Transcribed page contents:
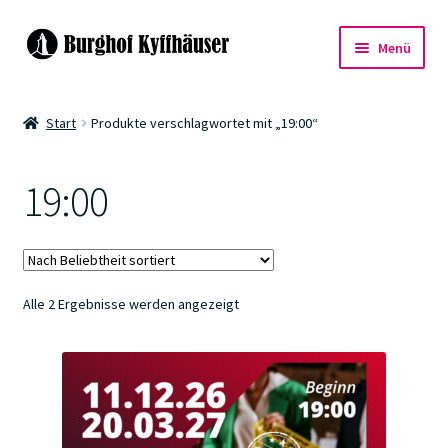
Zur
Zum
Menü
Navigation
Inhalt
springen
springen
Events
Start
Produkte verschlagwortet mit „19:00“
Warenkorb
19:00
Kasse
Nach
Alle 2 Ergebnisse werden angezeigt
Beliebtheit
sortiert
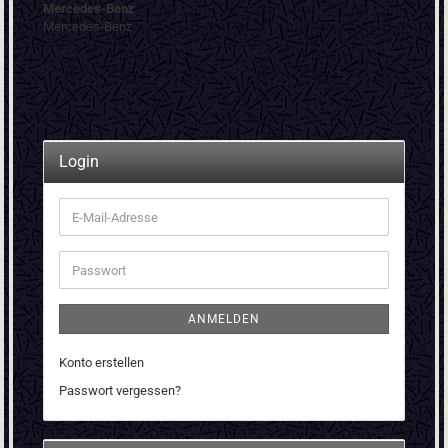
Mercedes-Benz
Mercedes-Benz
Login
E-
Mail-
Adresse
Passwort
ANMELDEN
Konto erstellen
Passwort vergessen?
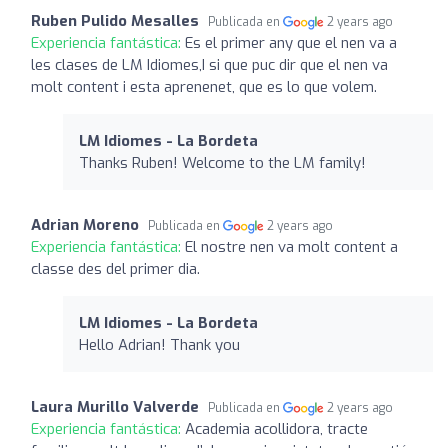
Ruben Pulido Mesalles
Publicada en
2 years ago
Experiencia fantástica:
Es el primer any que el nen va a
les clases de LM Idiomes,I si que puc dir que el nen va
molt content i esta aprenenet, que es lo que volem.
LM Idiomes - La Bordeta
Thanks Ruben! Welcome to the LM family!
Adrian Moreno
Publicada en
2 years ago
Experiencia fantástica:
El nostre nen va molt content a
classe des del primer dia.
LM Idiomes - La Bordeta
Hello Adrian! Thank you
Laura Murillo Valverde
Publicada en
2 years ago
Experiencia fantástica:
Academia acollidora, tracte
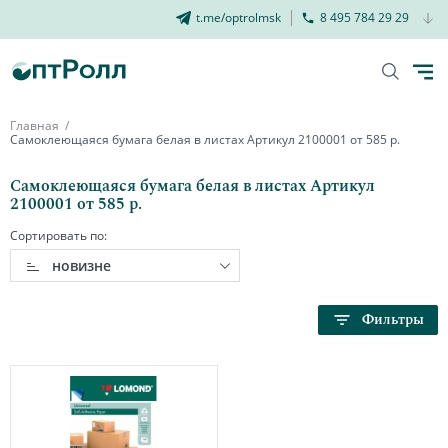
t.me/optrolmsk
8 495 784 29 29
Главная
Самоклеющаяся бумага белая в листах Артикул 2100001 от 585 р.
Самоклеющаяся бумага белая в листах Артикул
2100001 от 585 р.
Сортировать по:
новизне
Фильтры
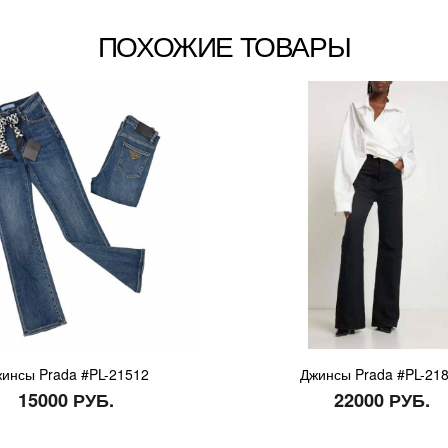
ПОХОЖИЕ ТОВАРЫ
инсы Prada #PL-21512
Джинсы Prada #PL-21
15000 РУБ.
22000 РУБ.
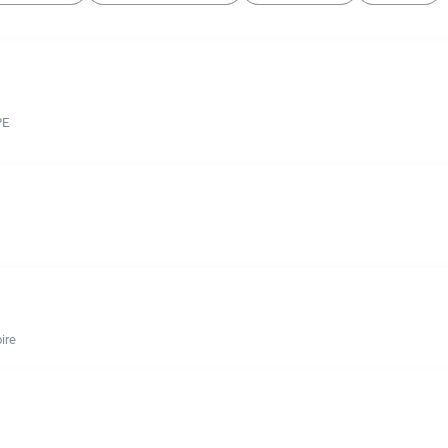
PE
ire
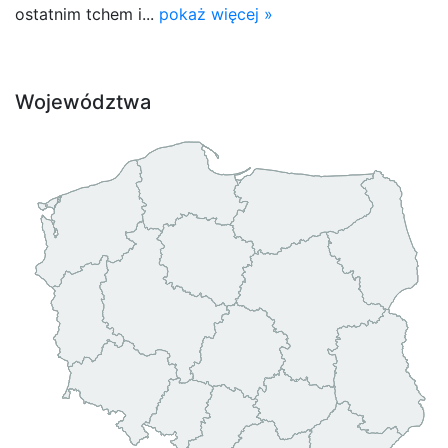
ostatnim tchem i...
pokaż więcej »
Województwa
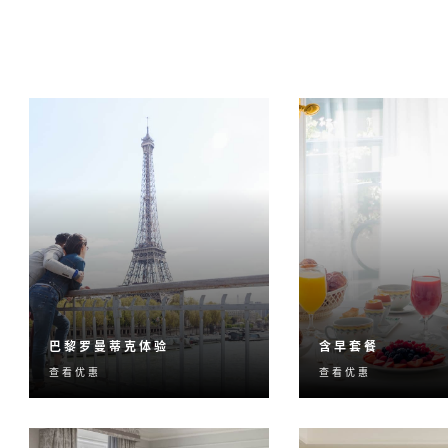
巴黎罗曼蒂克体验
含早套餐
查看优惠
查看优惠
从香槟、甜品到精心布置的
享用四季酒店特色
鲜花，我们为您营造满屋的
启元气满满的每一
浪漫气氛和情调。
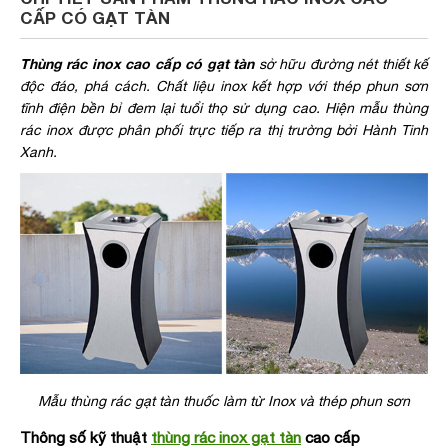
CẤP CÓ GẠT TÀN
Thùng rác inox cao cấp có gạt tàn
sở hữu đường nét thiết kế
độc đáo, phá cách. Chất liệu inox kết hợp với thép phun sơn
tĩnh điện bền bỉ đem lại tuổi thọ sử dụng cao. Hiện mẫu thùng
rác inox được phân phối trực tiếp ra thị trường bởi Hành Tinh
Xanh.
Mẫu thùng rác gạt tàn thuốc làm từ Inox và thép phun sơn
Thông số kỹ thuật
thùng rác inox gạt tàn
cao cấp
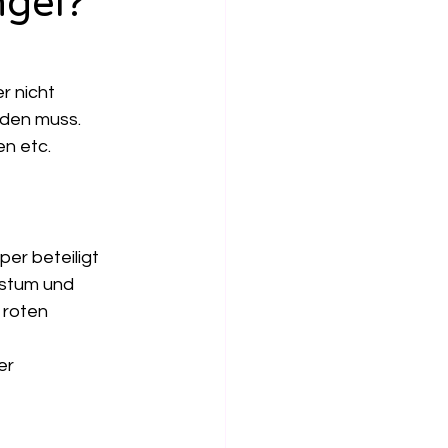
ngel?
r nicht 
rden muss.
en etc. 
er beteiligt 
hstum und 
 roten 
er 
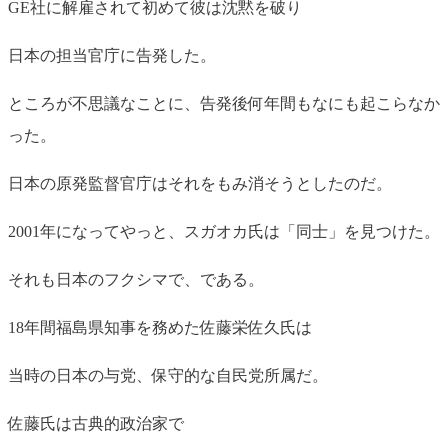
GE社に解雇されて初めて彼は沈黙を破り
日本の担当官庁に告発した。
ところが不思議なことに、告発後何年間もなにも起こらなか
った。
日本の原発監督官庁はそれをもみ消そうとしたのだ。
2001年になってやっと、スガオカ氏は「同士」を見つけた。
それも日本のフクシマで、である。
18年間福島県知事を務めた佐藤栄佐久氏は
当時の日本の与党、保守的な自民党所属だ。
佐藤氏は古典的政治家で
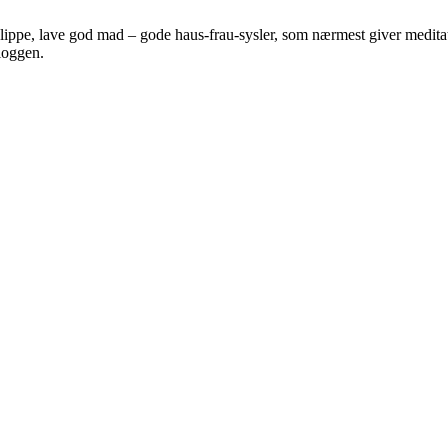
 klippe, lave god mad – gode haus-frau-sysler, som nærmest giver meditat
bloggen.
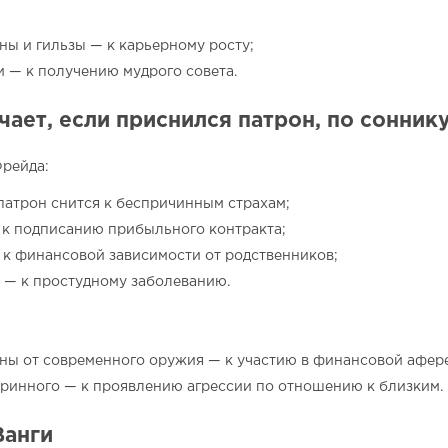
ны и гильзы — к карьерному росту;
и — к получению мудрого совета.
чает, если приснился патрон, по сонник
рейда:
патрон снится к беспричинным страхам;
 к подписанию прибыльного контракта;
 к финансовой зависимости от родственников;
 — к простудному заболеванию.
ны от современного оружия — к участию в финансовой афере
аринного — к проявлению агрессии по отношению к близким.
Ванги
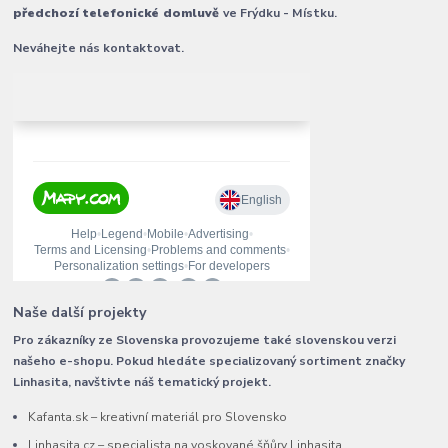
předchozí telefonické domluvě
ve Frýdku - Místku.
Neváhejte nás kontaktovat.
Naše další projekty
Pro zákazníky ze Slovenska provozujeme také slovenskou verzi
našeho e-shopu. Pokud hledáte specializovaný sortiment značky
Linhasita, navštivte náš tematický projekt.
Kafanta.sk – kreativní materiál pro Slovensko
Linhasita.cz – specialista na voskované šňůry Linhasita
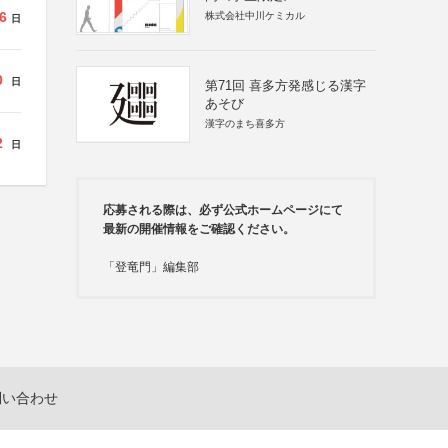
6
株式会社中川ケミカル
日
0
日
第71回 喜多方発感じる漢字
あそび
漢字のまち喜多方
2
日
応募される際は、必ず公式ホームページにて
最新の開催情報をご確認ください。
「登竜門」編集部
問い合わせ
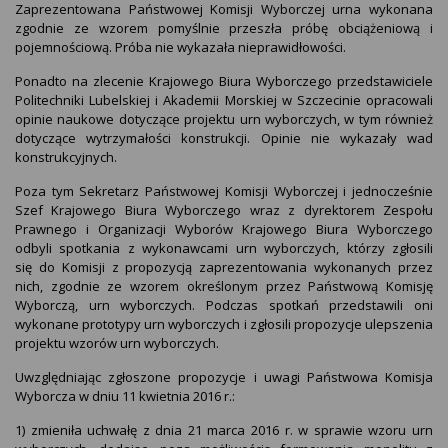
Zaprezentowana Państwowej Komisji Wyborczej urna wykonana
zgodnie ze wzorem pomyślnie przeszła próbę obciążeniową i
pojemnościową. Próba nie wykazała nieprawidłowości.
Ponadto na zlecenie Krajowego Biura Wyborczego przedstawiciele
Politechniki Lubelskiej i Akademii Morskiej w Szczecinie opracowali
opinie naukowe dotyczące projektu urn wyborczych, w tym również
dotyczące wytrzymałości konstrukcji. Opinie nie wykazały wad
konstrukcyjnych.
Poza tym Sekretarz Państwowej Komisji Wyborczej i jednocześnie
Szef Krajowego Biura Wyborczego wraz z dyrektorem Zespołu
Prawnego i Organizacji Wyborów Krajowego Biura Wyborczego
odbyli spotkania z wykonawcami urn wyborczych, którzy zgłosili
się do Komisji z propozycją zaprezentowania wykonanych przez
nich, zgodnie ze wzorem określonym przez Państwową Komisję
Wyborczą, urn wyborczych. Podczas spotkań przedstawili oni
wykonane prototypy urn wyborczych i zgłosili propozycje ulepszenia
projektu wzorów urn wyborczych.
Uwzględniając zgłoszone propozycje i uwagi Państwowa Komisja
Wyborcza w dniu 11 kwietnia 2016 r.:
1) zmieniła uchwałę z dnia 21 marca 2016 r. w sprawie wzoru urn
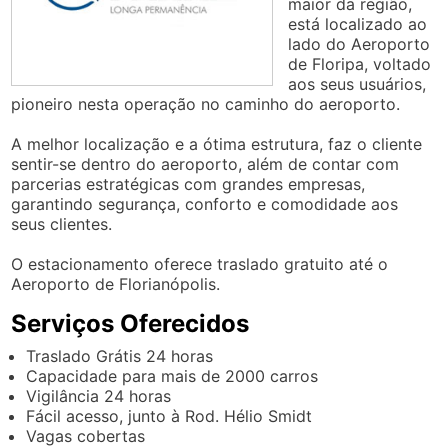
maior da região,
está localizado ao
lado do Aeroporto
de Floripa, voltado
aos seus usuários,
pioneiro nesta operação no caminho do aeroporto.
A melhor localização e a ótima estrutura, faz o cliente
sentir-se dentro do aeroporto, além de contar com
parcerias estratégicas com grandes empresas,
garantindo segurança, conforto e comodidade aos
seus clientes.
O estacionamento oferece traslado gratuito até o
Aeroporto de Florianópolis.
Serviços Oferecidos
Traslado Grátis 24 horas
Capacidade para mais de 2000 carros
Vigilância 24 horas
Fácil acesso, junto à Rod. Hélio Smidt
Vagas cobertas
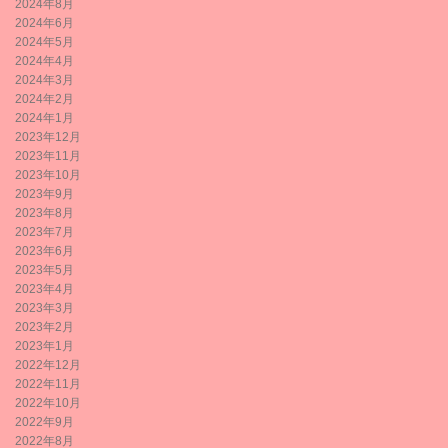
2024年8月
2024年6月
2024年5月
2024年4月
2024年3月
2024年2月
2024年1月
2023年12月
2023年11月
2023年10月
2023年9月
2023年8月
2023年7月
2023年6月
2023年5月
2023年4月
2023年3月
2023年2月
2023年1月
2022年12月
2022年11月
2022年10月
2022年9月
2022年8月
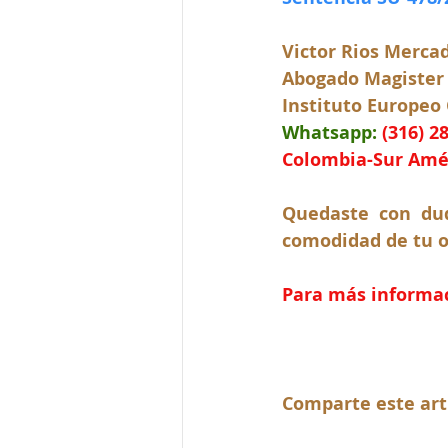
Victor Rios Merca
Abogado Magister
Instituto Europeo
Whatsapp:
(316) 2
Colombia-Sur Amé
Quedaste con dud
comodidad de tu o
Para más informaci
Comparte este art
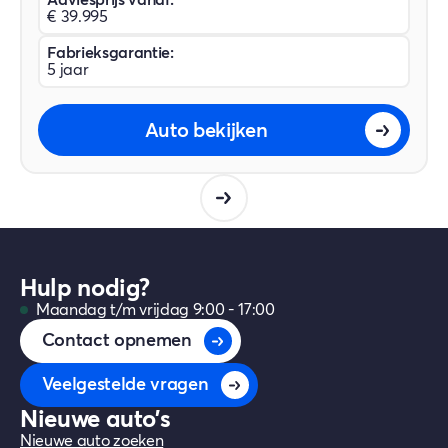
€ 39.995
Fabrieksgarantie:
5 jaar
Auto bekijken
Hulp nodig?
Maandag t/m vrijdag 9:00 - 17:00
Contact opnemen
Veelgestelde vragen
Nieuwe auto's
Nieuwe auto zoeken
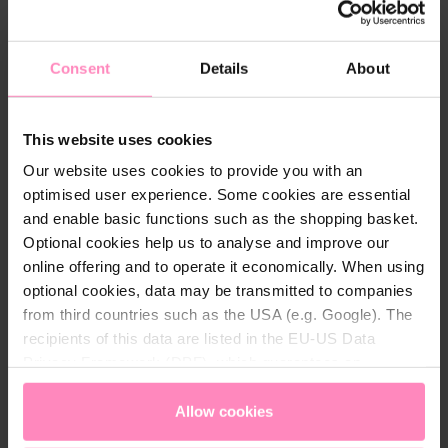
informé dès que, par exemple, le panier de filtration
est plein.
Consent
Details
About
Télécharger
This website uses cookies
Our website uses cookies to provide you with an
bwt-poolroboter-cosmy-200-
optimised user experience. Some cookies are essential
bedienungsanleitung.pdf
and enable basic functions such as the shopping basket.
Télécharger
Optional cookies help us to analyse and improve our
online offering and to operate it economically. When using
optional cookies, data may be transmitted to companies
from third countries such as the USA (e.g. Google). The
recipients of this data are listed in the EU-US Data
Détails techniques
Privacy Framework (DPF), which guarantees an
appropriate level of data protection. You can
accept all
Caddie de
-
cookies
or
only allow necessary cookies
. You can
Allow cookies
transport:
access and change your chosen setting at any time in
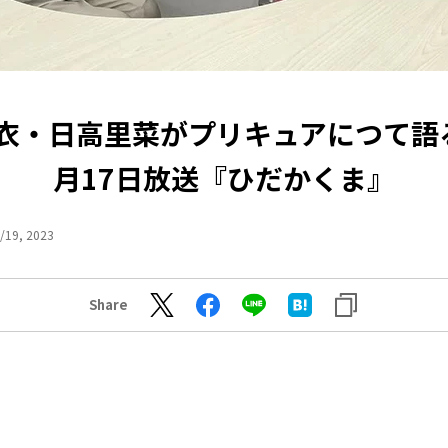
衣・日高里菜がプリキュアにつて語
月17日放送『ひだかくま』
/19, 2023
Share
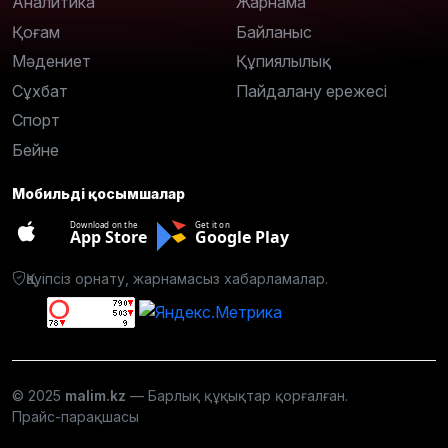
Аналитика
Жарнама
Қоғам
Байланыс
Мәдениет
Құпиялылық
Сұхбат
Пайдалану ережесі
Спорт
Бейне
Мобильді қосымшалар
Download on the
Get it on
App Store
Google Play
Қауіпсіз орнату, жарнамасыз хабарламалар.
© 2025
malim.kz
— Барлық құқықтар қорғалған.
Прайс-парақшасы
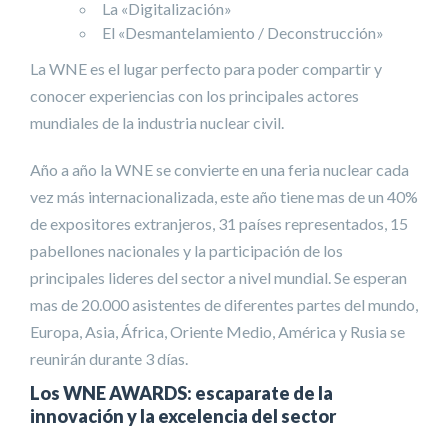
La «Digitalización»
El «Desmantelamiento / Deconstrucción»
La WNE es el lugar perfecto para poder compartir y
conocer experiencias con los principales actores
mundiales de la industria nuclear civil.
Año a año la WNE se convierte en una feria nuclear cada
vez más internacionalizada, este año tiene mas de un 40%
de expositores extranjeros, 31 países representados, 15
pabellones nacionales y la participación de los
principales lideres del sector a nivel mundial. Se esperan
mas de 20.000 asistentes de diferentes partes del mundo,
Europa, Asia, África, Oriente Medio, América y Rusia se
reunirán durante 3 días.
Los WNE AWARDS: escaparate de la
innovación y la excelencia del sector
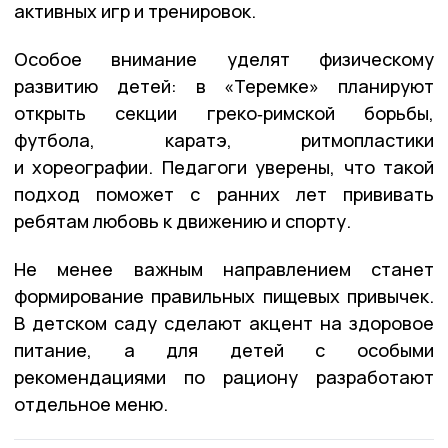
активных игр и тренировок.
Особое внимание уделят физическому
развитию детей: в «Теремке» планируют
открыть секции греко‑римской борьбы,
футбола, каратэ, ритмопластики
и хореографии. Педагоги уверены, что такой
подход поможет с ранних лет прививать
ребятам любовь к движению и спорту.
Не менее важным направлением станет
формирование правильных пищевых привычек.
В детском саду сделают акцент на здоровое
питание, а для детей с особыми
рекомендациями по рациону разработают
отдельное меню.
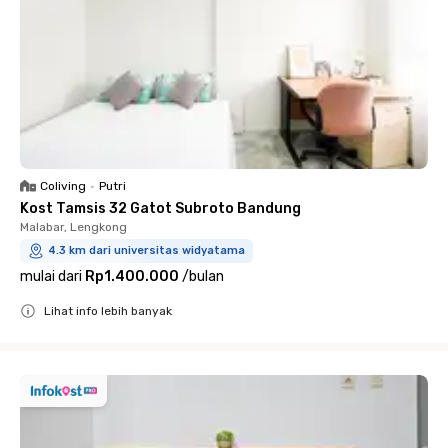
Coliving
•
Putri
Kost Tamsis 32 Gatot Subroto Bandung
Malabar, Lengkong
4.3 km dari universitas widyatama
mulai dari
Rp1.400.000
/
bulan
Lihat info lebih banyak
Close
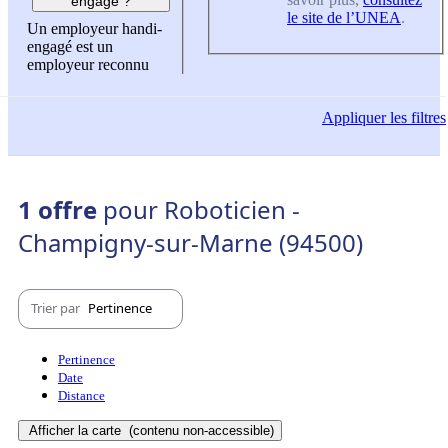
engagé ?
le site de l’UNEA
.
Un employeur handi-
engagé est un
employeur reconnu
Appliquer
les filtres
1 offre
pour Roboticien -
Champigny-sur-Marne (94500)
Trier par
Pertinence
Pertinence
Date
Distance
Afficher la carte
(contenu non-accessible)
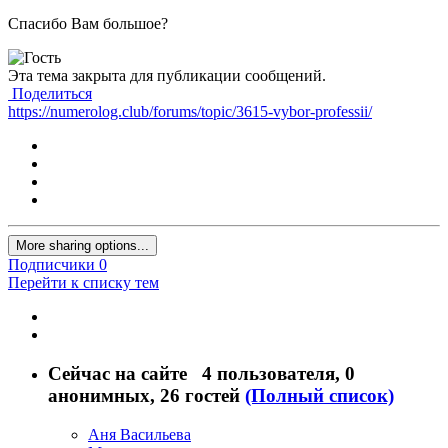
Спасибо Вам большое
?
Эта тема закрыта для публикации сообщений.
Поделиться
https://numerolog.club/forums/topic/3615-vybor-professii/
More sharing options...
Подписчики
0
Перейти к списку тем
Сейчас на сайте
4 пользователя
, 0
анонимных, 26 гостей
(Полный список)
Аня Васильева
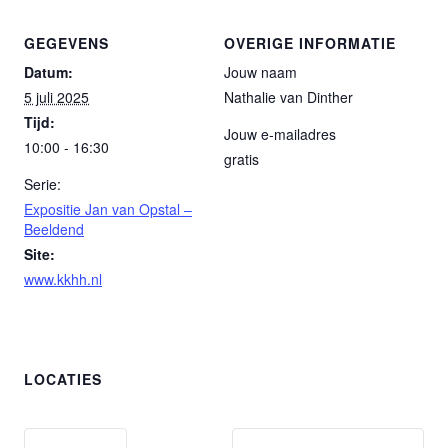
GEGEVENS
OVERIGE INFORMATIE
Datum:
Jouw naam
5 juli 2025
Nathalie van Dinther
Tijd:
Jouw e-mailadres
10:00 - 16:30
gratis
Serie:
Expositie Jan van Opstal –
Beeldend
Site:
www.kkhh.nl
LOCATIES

Assigned task -> Wherever a line above contains the string "nuclear", count it; then give the total alone.

Exercise solution -> 2